Let's get oriented for time: it is now some time between one (1) and two (2) am Sunday July 18th. That bizarre creature Psaki has waxed expansively both Thursday and Friday just past as to the probity if not actual sanctity of the Big Tech Censors accepting exact references to what the White House criminal regime deems "misinformation,' for disposition as those censors (Facebook and Twitter) see fit.

Dan Bongino covered her Thursday performance in his Friday podcast ep. 1564), including speculation by him as to the impact on current and future Supreme Court cases her comments may spawn. Then the NYPost ran a column that to my mind simply nailed it. Quoth their contributor Rachel Bovard: "In other words, the platforms have banned debate and inquiry itself." (Ms. Bovard is not indulging in hyperbole; read her piece.)

Five months ago I set about obtaining permission to republish on this blog a longish snippet from a little known piece by George Orwell:

--snip--

From: Bob Bernstein <bob@fanatick.org>
To: info@orwellsociety.com
Subject: Permission to place text on a webpage.
Date: Sat, 20 Feb 2021 23:06:54

I have a roughly one thousand word snip from Orwell's piece "Looking Back On The Spanish War," found here:

https://www.orwellfoundation.com/the-orwell-foundation/orwell/essays-and-other-works/looking-back-on-the-spanish-war/

...that I wish to place on a webpage I own. It is a non-commercial, practically zero-traffic site that I maintain strictly as a hobby. The site is 'Bob2084.branchable.com'.

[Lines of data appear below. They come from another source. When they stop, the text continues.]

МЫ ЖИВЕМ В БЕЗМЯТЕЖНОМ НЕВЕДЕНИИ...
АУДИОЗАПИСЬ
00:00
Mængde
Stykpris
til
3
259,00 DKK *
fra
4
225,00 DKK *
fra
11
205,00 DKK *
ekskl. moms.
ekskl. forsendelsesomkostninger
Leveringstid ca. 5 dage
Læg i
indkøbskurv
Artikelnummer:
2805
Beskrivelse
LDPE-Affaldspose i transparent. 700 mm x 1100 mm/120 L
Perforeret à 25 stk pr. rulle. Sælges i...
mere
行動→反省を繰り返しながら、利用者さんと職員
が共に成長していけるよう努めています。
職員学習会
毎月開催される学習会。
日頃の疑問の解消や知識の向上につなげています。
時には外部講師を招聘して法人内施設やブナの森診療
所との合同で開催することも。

I will attach the snip I have chosen in a file named: Orwell_Fading_From_The_World.txt

Pls. advise. Is there another "department" at The Orwell Society to which this mail should be addressed?

Thank you.

-- Bob Bernstein

--snip--

Since I had made application to the wrong organization (the Orwell Society very courteously and promptly remedied that), it took some time, but the extract is now on this site here: Orwell On Fact and Reality. Now you understand, from the just-cited title I gave the extract, the sense of pathos -- if that's not too strong a term -- with which I view the constant, escalating flagellation by the current regime of the notion of "fact." My purpose in posting that Orwell extract was to provide a text for thoughts on the fact-checking mania that had already, as of last Februray, attained what I felt was crisis proportions. "Someone," I thought, "has to say something reasonable and proper as to what facts are, and are not, and it might as well be me."

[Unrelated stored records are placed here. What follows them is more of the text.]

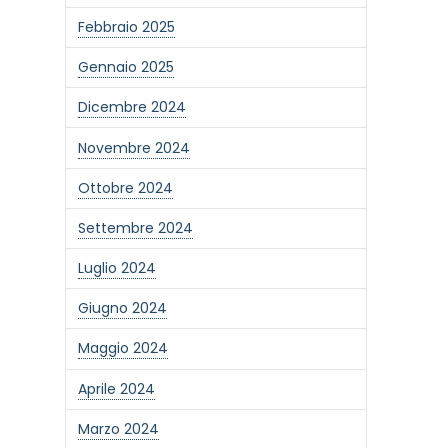
Febbraio 2025
Gennaio 2025
Dicembre 2024
Novembre 2024
Ottobre 2024
Settembre 2024
Luglio 2024
Giugno 2024
Maggio 2024
Aprile 2024
Marzo 2024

As it turns out I was not equal to the task. I dawdled, going down other rabbit-holes, putting up an mp3 snip from an audio version of an Orwell biography, looking into how academic philosophers now treat of facts, and so on. Fortunately Orwell did not prevaricate in his essay, but, in his hallmark plain-spoken-but-surgically-accurate style, set out some markers that any discussion of facts as they can now appear in the Public Square could benefit from as launching points.

It's now gone past three (3) in the morning. so at this juncture I could not do better than to give that link to Orwell himself again: Orwell On Fact and Reality.